Someone posted a thinking piece in a Slack channel I’m in last week, long and earnest and well-structured, arguing that quality engineering needs to evolve for the age of agentic AI, that we need to stop thinking about quality as testing and start treating it as a systemic property. I read it and felt a familiar irritation, and the irritation wasn’t with the argument. The irritation was with the fact that I’ve seen it before, in almost identical language, every eighteen months for the past decade. The faces change and the vocabulary updates, but the insight stays the same, and the profession absorbs it, nods along, and keeps doing what it was already doing.
This is the cycle I keep watching from workshops and conference stages: a new technology arrives, it makes our assumptions visible, someone writes up “quality is systemic” as though the thought just occurred to them, and we all agree enthusiastically and change nothing.
The same verb, conjugated differently
Consider the timeline: manual testing in a staging environment, automated regression suites, Shift Left, ephemeral test environments spun up per pull request. Each one is a genuine improvement over what came before. But every single one is an expression of the same underlying activity: verification. Checking whether quality is present. The question is always “does this match what we expected?”, asked sooner or later, by a human or a machine, against a fixed set of criteria.

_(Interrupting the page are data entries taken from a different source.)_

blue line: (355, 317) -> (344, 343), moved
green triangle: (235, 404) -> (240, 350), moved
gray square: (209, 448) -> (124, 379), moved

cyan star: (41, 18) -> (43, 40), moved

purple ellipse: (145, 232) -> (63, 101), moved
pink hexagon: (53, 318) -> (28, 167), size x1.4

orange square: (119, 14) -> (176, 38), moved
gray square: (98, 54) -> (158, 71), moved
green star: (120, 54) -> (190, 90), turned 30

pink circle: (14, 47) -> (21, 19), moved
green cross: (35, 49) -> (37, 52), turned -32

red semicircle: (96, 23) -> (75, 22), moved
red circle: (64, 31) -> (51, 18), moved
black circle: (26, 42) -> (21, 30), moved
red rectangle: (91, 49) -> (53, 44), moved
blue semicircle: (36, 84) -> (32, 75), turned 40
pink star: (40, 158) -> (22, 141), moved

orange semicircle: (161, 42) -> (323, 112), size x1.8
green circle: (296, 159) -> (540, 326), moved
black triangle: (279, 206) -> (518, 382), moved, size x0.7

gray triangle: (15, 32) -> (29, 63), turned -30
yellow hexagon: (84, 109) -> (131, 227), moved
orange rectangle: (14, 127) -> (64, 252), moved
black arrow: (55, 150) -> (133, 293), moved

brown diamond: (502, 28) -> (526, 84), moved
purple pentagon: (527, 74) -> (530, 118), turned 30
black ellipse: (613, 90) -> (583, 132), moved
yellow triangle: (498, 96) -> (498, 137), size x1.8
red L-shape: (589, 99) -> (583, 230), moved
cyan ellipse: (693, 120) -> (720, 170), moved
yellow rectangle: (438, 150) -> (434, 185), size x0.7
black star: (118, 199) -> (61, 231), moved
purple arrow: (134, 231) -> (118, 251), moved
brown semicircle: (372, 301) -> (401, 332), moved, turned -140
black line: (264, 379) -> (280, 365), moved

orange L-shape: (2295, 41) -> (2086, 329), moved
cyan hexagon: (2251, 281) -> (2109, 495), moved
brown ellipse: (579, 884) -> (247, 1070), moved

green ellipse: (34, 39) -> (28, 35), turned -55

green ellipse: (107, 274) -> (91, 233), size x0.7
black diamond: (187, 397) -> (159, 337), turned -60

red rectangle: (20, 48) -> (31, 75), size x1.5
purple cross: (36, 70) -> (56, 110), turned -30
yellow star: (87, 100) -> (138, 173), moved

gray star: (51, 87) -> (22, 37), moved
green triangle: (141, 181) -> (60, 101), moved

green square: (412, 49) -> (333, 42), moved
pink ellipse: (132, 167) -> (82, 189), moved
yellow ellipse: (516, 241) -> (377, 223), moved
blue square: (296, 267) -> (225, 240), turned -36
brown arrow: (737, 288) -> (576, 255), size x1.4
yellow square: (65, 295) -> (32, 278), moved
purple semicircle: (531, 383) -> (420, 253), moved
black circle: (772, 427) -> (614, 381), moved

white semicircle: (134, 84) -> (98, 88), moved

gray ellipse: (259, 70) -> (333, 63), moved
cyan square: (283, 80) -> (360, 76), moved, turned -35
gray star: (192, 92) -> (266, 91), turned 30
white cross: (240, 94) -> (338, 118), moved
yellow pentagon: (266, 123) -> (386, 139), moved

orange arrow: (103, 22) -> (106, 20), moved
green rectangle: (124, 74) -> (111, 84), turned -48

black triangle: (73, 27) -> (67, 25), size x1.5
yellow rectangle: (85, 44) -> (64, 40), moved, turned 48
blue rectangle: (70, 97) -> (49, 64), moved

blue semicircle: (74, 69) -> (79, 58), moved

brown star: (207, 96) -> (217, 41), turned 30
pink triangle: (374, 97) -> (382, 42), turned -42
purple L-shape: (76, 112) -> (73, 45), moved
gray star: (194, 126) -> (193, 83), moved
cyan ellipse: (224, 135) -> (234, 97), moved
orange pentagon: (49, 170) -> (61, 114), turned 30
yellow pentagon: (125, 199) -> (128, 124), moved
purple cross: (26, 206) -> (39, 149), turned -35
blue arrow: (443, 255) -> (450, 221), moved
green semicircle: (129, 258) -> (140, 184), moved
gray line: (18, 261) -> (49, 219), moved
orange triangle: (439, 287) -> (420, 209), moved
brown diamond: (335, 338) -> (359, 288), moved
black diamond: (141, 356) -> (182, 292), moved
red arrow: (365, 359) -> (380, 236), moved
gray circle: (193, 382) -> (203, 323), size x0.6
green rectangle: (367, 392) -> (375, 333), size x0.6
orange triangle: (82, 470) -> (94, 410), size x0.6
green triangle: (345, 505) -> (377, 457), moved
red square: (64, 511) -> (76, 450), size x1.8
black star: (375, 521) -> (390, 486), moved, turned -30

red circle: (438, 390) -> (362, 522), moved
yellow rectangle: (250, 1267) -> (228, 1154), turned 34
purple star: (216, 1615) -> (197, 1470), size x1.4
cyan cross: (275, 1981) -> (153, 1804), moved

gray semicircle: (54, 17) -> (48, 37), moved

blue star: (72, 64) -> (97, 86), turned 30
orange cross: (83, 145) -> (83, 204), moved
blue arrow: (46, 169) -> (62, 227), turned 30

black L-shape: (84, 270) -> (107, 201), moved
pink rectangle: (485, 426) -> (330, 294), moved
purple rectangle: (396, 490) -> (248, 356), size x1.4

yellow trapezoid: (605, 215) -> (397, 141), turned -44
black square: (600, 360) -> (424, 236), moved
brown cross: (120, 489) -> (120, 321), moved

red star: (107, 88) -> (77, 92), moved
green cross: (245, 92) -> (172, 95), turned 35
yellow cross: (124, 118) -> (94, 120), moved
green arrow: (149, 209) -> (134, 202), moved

Shift Left is the clearest case. When I check that acceptance criteria are clear and well-formed before development starts, I am still verifying. I’ve moved the verification earlier in the process, which is useful and sometimes admirable, and the nature of what I’m doing has not changed. The mental model remains: quality is a property of the output, and my job is to confirm its presence.
I want you to try something. Describe your quality practice, the actual activities you do, the conversations you have, the artefacts you produce, without using the words: test, check, verify, validate, assert. Sit with that for a moment. The difficulty of the exercise is not a coincidence. It’s the frame showing itself. The vocabulary we have for quality work is almost entirely the vocabulary of verification, and that shapes what we can imagine the work being.
Where the verb stops working
AI agents break the verification frame, and they do it in ways that compound on each other.
First, stochastic behaviour. The same prompt, run twice, can produce structurally different output. Binary pass/fail assertions assume deterministic systems where the same input reliably produces the same result, and that assumption collapses when the system operates probabilistically.
Second, a non-enumerable output space. Agents compose actions across reasoning steps and tool calls in ways that resist pre-specification. You cannot write assertions against a space you cannot describe in advance. The traditional testing model requires you to know what “correct” looks like before you check for it, and agents generate behaviour that sits outside any catalogue of expected outcomes.
Third, scalability inversion. Agents generate code, decisions, and artefacts faster than any human can review them. The gatekeeping model, a human or a test suite standing between the system and production, becomes a bottleneck so severe it defeats the purpose of using agents at all.
These three problems don’t sit neatly beside each other. They compound. A system that is stochastic and non-enumerable and faster than you can review is a system that verification, in any form, cannot keep pace with.
Building the evaluation in
The response to this looks nothing like “verify better” or “verify faster.” It requires different activities entirely:
- Probabilistic test semantics: pass, fail, and inconclusive as first-class outcomes, backed by statistical confidence intervals rather than binary assertions
- Multi-dimensional coverage maps that measure behavioural breadth rather than line execution
- Trajectory evaluation, where you assess the reasoning path an agent took and not just the final output it produced
- Harness-first engineering, where you build the evaluation infrastructure before the system runs
- Deterministic control planes that intercept every agent proposal before it touches the real world
These are design activities. They happen before the system runs, as part of building it. They are closer to architecture than to testing, and they require a different relationship to the system and a different understanding of what “quality work” means.
The pattern underneath the pattern
This is what frustrates me most, and I say this as someone who runs workshops on quality thinking, who speaks at conferences like Agile Testing Days and Motacon (formerly TestBash) and HUSTEF among others, who watches these conversations happen in real time across Slack channels and meetups and post-talk corridors. The profession keeps arriving at “quality is systemic” as though it’s a fresh revelation, every time a new technology makes the verification frame obviously inadequate. It happened with continuous delivery. It happened with microservices. It is happening now with AI agents.
Each time, the insight gets written up and shared, and then we collectively fail to build on it. We don’t accumulate. We rediscover. The next generation of practitioners starts from scratch, makes the same journey from “testing is checking” to “quality is designed in,” and arrives at the same destination their predecessors reached five years earlier without any awareness that the path was already walked.
That pattern, the failure to treat our own professional learning as a systemic concern, is itself a quality problem. We don’t have a new problem with AI agents. We have an old problem that agents have made impossible to avoid. The verification frame has always been too small. The difference now is that “too small” no longer means “limited.” It means “inoperable.” And we are still, in Slack channels and conference talks and earnest blog posts, rediscovering this as though nobody said it before.